Я вздрогнула, и он это заметил, потому что сжал мои плечи и вздохнул глубоко и прерывисто, словно сдерживая себя из последних сил. — Растопчите вот эти подснежники.
— Что? — не поняла я.
— Растопчите их, — повторил он. — Смотрите, как некстати они распустились возле королевского склепа. Здесь все овеяно величием и скорбью, а они смеют радовать взгляд. Им здесь совсем не место, верно?
Я не ответила, потому что не поняла, куда он клонит, а король продолжал.
— Они здесь совсем некстати. Но небесам было угодно, чтобы они расцвели именно на этой черной земле, вопреки холоду, снегу, ветрам. Так и мои чувства к вам, Диана. Пусть душа моя черна, но небесам было угодно, чтобы в ней расцвела любовь. Вопреки всему. Даже вопреки моему желанию. Но она появилась, она есть.
Поэтому не отнимайте у меня этой красоты. Не топчите ее.
Меньше всего я ждала услышать нечто подобное.

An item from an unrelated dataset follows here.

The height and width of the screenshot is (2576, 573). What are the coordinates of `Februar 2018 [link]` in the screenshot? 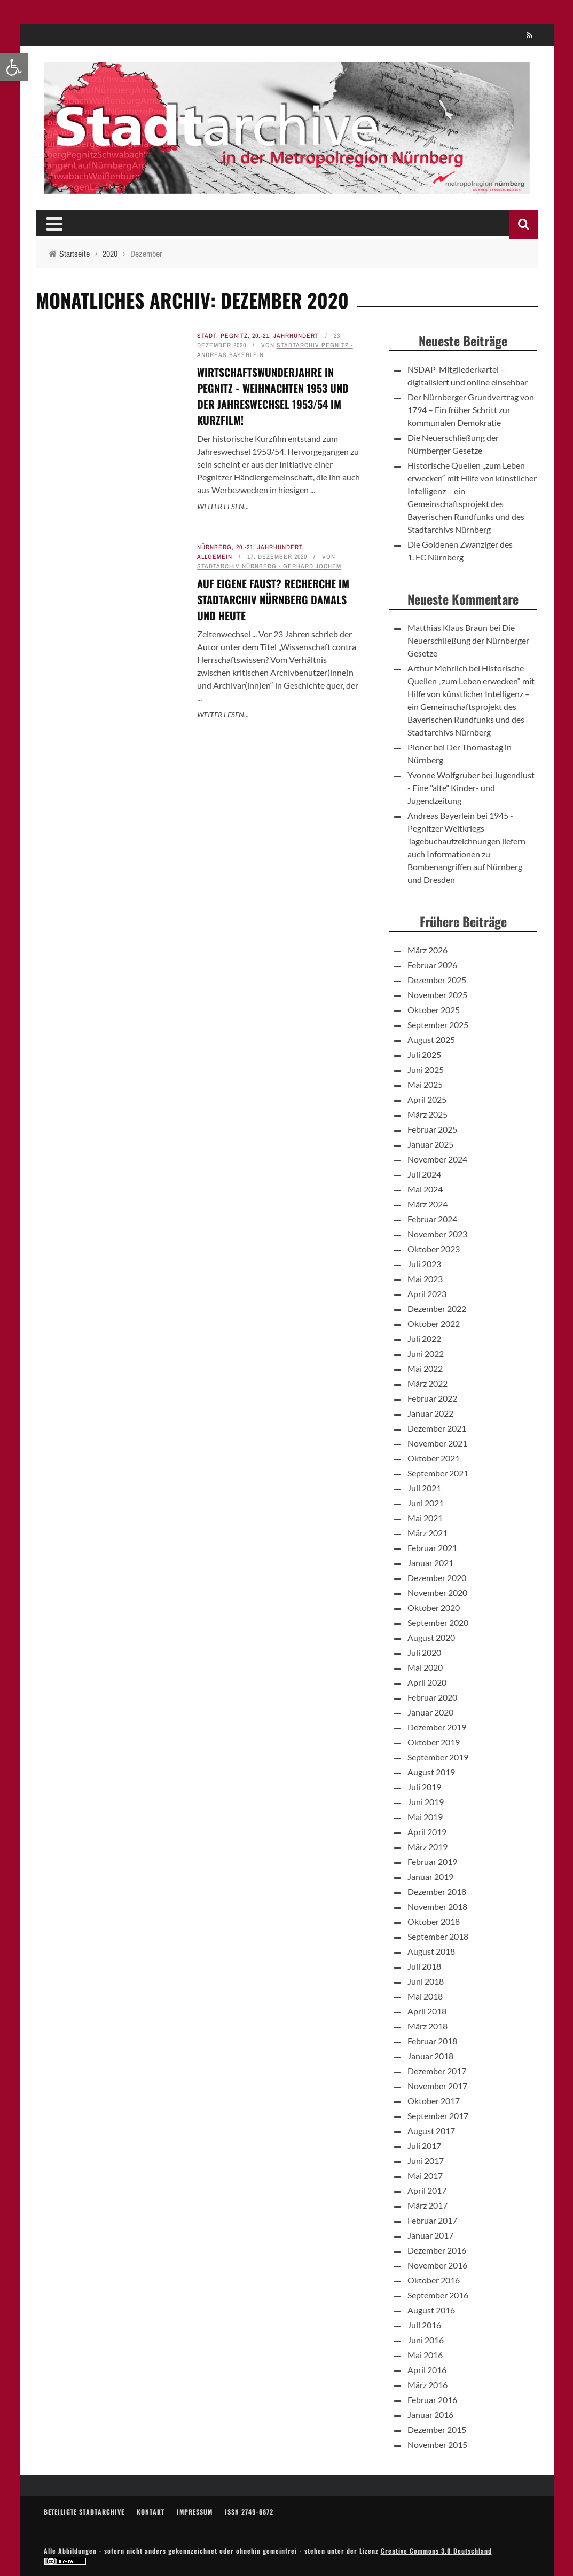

Я опасалась, что меня будут принуждать, возможно, угрожать, подавлять силой, а мне говорили о любви нежной и чистой как первые весенние цветы.
— Вы страшный человек, — сказала я с изумлением. — Даже грех вы умеете представить, как нечто прекрасное.
— А если это не грех, а благодать? Вспомните красавицу Бат-Шеббу, которую царь Давид увидел во время купания.[1] Она была замужем за его военачальником, но это не остановило царя. Потом она родила ему великого сына.
— У вас уже есть сын, — напомнила я. — А царь Давид был святым человеком, и то небеса наказали его смертью сыновей. А вы получите наказание стократ сильнее.
— Пусть так, — сказал он, как будто приносил клятву, — ради вас я готов понести любое наказание. Но только после того, как получу вашу любовь.
И в следующее мгновение он развернул меня к себе и поцеловал.
Первым моим порывом было вырваться из кольца крепких рук и отстаивать свою честь свирепо. царапаясь и кусаясь, но в следующее мгновение я передумала и замерла, закрыв глаза и стиснув губы.
Король сразу почувствовал перемену и отстранился, но не выпустил меня из объятий.
— Вы даже не станете сопротивляться? — спросил он. — Никаких пощечин? Никаких укусов?
— А это мне поможет? — спросила я холодно. — Пока мой муж далеко. никто не придет мне на помощь. Даже свекровь предала меня. Мне не от кого ждать защиты.
Если вы захотели получить мою любовь, то кто сможет вам помешать? Я всего лишь слабая женщина. Хотите, чтобы умоляла и плакала? Вот это вряд ли.